長谷部教授は、立憲主義について二つの異なる観念を持っている。一つは、「公」と「私」の区分という一般的原理にもとづく「立憲主義」である。もう一つは、(内閣法制局と憲法学者からなる)「法律家共同体」が決めたことは「法的安定性」のために変更してはならない、という「権威主義」と言い換えるべき「立憲主義のようなもの」である。この第二の立憲主義あるいは立憲主義のようなものが、「政府を制限するのが立憲主義だ」といった野党受け・団塊の世代受けするスローガンで脚色されたりするので、いっそう混乱が広がる。

集団的自衛権は違憲だという見解を内閣法制局が正式に表明したのは、1972年である。団塊の世代が学生運動を起こし、成人した時期の直後だ。団塊の世代の弟のような1956年生まれの長谷部教授が属する世代からすれば、10代後半からずっと、集団的自衛権は違憲だった、ということにはなる。

しかし、ただ、それだけのことだ。団塊の世代を中心に法律概念を組み立てることには、「さしたる合理的理由がない」。むしろ冷戦体制が終焉すれば、見直しが必至となるのが、当然だったのである。

■現代憲法学の底流にある「アメリカ不信」

さらに言えば、結局、憲法学において最も重要なのは、アメリカに対する不信である。

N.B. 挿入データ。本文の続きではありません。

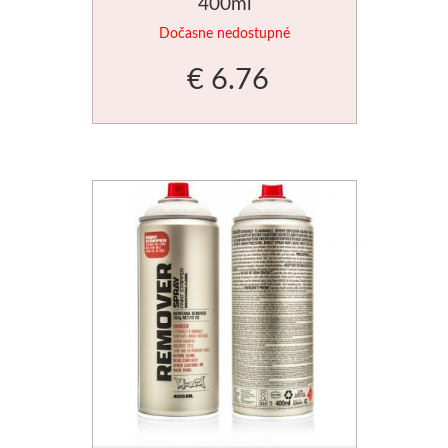
400ml
Dočasne nedostupné
€ 6.76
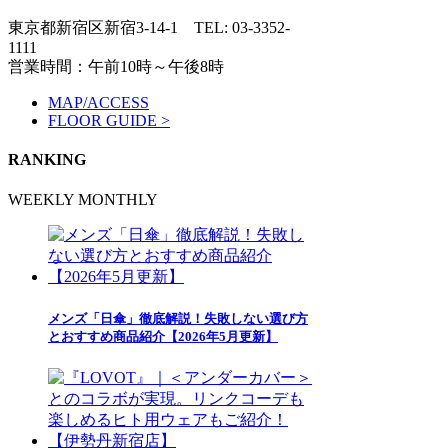
東京都新宿区新宿3-14-1
TEL: 03-3352-
1111
営業時間：午前10時～午後8時
MAP/ACCESS
FLOOR GUIDE >
RANKING
WEEKLY
MONTHLY
メンズ「日傘」徹底解説！失敗しない選び方
とおすすめ商品紹介【2026年5月更新】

アメリカを信用しないからこそ、長谷部教授は、最後の最後には、他の護憲派の人々と大同団結できる。

「自国の安全が脅かされているとさしたる根拠もないのに言い張る外国の後を犬のようについて行って、とんでもない事態に巻き込まれないように、あらかじめ集団的自衛権を憲法で否定しておくというのは、合理的自己拘束」(注7)だ、という長谷部教授の説明は、集団的自衛権の法理が予定しているわけではない状況を、日本が常に直面する状況であると言い替えてしまう説明である。政策的分析・判断で対応すべき状況を、集団的自衛権の違憲性それ自体の根拠として主張してしまう操作的な議論である。

自衛隊を合憲とし、相対主義的法律観を徹底しながら、それでも長谷部教授が、集団的自衛権はそれ自体として違憲だ、と断定できるのは、同盟国アメリカが日本を騙(だま)す悪い国だということが判断基準として確立されているからである。もし、アメリカがそれほど悪い国ではなかったら、万が一、ほんの時折でも、アメリカが合法的で正当な国である可能性があったら、長谷部教授の集団的自衛権違憲論は、説得力を失う。

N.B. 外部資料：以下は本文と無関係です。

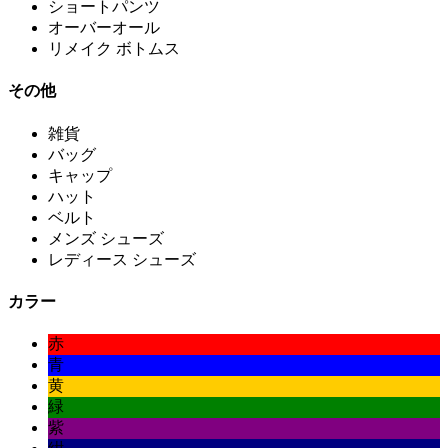
ショートパンツ
オーバーオール
リメイク ボトムス
その他
雑貨
バッグ
キャップ
ハット
ベルト
メンズ シューズ
レディース シューズ
カラー
赤
青
黄
緑
紫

はっきり言えば、このような長谷部教授の議論は、アメリカを中心とする第2次世界大戦戦勝国=国連加盟国=平和愛好国を「信頼」して、自国の「安全と生存を保持」する「決意」を表明した日本国憲法の精神の対極に位置するものだ。少なくとも反憲法典的であり、言葉の素直な意味で、立憲主義的でない。さらに言えば、「国家の自己拘束」なる観念論を語り、日本国憲法典の国民と政府の間の「厳粛な信託」を語らないのは、全く立憲主義的でない。

■「憲法学者であるか否か」で人々を二分

そもそも長谷部教授の「立憲主義のようなもの」、つまり「法律家共同体」が「法的安定性」の守護神であることが至高の合理性を持っており、「法律家共同体」は絶対に否定されてはならない、という信念は、立憲主義というよりもむしろ、単なる権威主義に近い立場だろう。

実際、憲法学界の「隊長」と称される長谷部教授の著作では、徹底した他者否定と自己肯定が繰り返される。際立つのは、他者と自己を区別する基準が、「憲法学者であるか否か」という点にあることだ。世界は二つの種類の人々に二分される。憲法学者と、憲法学者ではない人々だ。

通常、長谷部教授は、自分が批判する相手の議論を引用したり、具体的に参照したりもしない。ただ侮蔑する。「不思議な議論がここ数年つづいているので、まともに法律を研究している人たちや、憲法学者たちはみんな、まじめに耳を傾けるべき話なのか、正直なところ、とまどっているわけです」(注8)。

長谷部教授の議論にはおなじみのレトリックである。こういう場合、長谷部教授は、なぜそう言えるのかを、説明しない。具体的な議論に引き込まれる余地を作ることも避ける。ただ、一方的に高みに立とうとする。

長谷部教授は、憲法学者を、憲法学者であるという理由で、称賛する。わざとらしく引用という形をとった、もったいぶった言い方で、長谷部教授は、次のように言う。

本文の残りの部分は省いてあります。